Heat Management in High-Performance Servers
The evolution of microprocessors has been a steady push toward smaller chips and faster
processing speeds. Data flows through computer circuitry as electricity, and the properties of
electricity itself cannot be easily manipulated, so processing speed is limited primarily by the
material through which the electricity flows and the distance the it has to travel. As
conduction rates increase and components shrink, electricity flows more and more quickly and
within smaller and smaller spaces.
After it has run its course, electricity dissipates as heat. The concentration of data processing
within microscopic areas on microprocessors also concentrates heat around these processing
centers, resulting in hot spots. Because the concentration of heat around sensitive components
reduces their efficiency and useful life, concomitant with the push for smaller, faster processors
has been a need for more effective ways to transfer heat away from computer processors.
Manufacturers accomplish this through heat sinks, thermal paste or grease, and cooling fans.
But the effectiveness of these internal devices can also be improved by optimizing the
environment in which they operate.
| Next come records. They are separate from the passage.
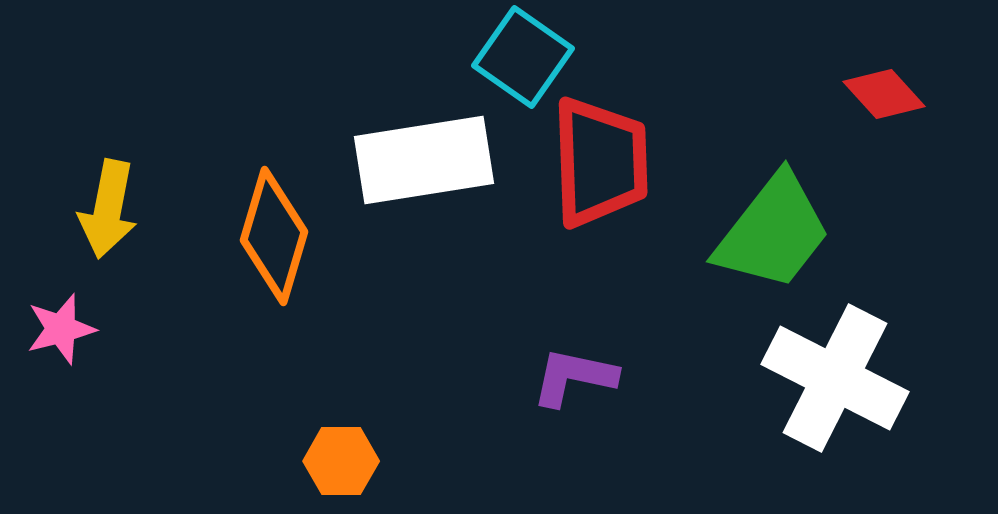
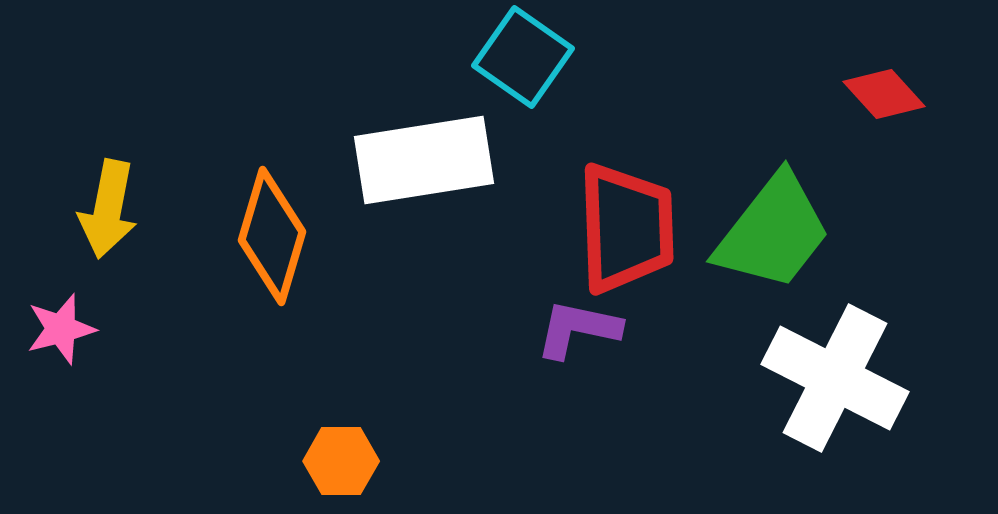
red trapezoid: moved 26 px right, 66 px down
orange diamond: moved 2 px left
purple L-shape: moved 4 px right, 48 px up
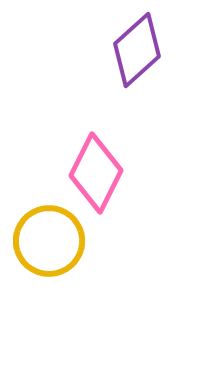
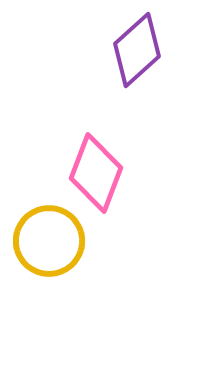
pink diamond: rotated 6 degrees counterclockwise
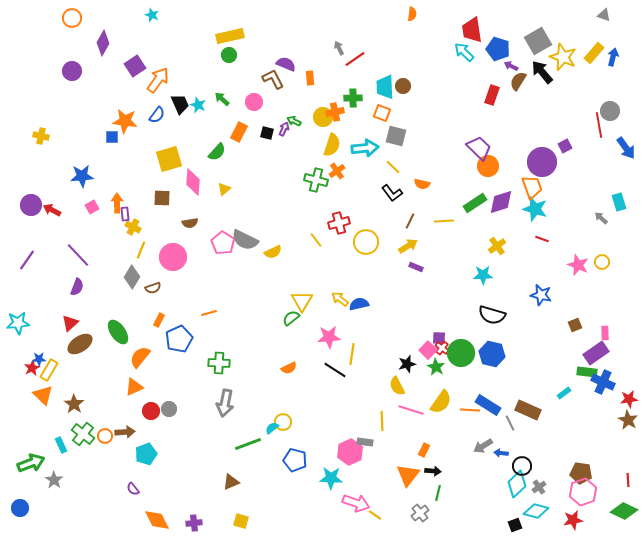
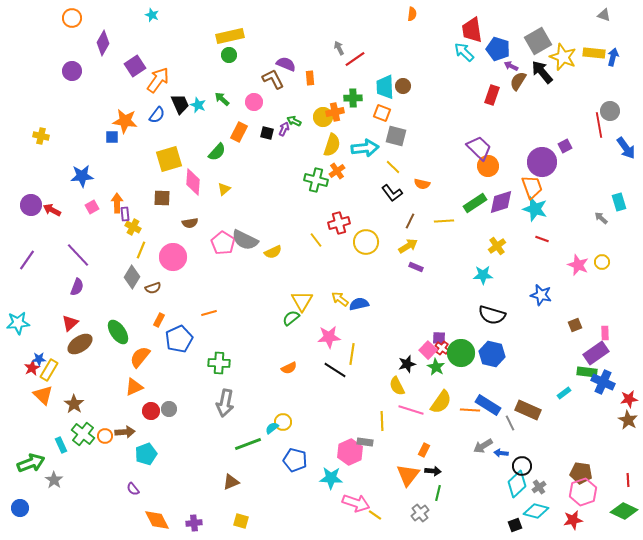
yellow rectangle at (594, 53): rotated 55 degrees clockwise
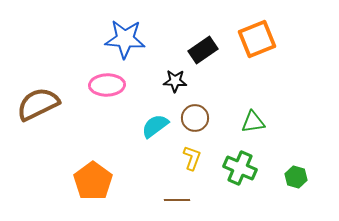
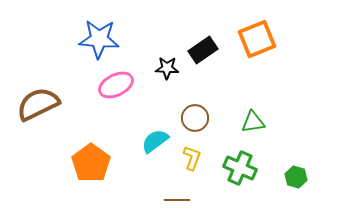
blue star: moved 26 px left
black star: moved 8 px left, 13 px up
pink ellipse: moved 9 px right; rotated 24 degrees counterclockwise
cyan semicircle: moved 15 px down
orange pentagon: moved 2 px left, 18 px up
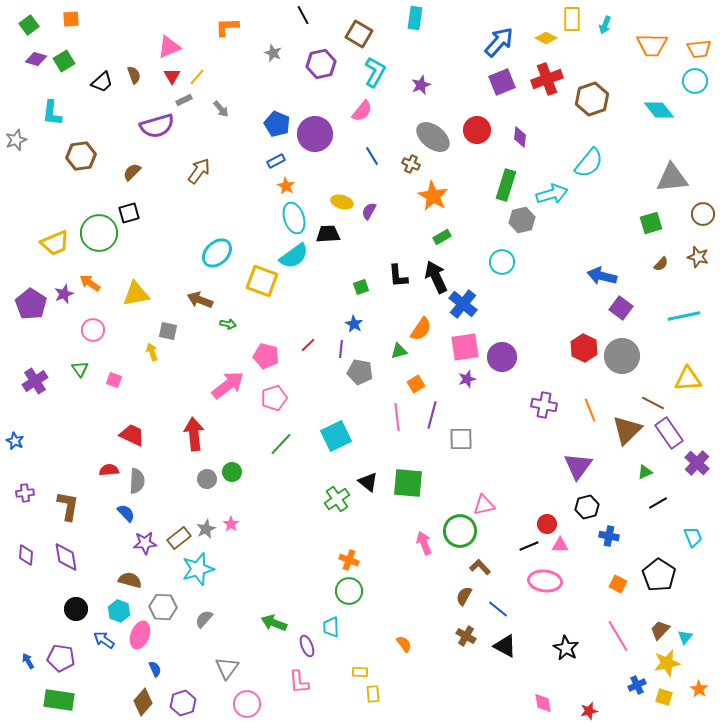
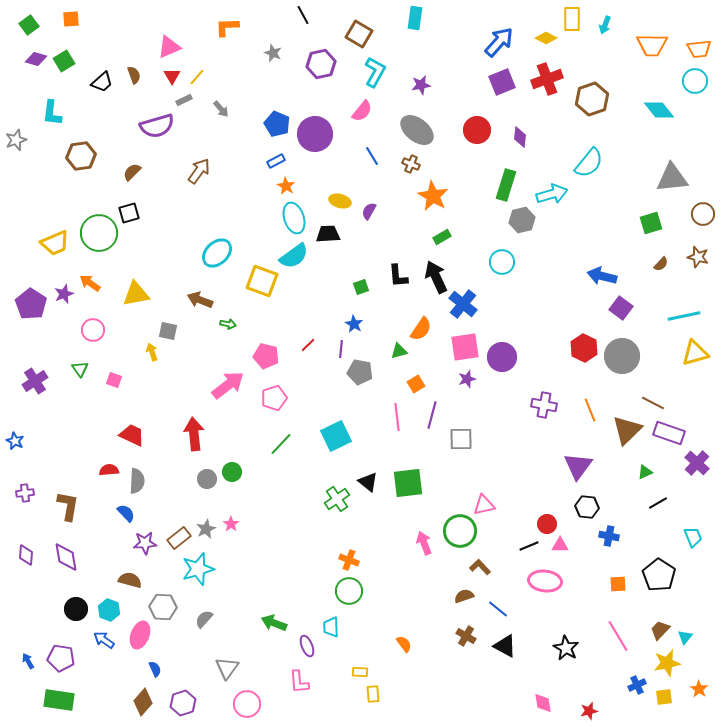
purple star at (421, 85): rotated 12 degrees clockwise
gray ellipse at (433, 137): moved 16 px left, 7 px up
yellow ellipse at (342, 202): moved 2 px left, 1 px up
yellow triangle at (688, 379): moved 7 px right, 26 px up; rotated 12 degrees counterclockwise
purple rectangle at (669, 433): rotated 36 degrees counterclockwise
green square at (408, 483): rotated 12 degrees counterclockwise
black hexagon at (587, 507): rotated 20 degrees clockwise
orange square at (618, 584): rotated 30 degrees counterclockwise
brown semicircle at (464, 596): rotated 42 degrees clockwise
cyan hexagon at (119, 611): moved 10 px left, 1 px up
yellow square at (664, 697): rotated 24 degrees counterclockwise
Areas of stagnant, warm air around computers or servers
prevent the efficient dissipation of heat. Better circulation and cooler temperatures, on the other
hand, improve the effectiveness of internal thermal management components, increasing server
efficiency and life-expectancy. Because the thermodynamic circulation of air decreases the
amount of air that must be moved by internal system fans, these fans are allowed to do less work,
and therefore require less electricity and last longer. Manufacturers design server cabinets to
allow the free flow of air, aiding heat sinks and cooling fans in the reduction of concentrated heat
around system components. These cabinets help increase server efficiency and life-span, which
reduces costs and downtime.
See Wei, Jie. 2008. “Challenges in Cooling Design of CPU Packages for High-Performance
Servers.” Taylor and Francis Group. Heat Transfer Engineering. 29(2) pp. 178-187.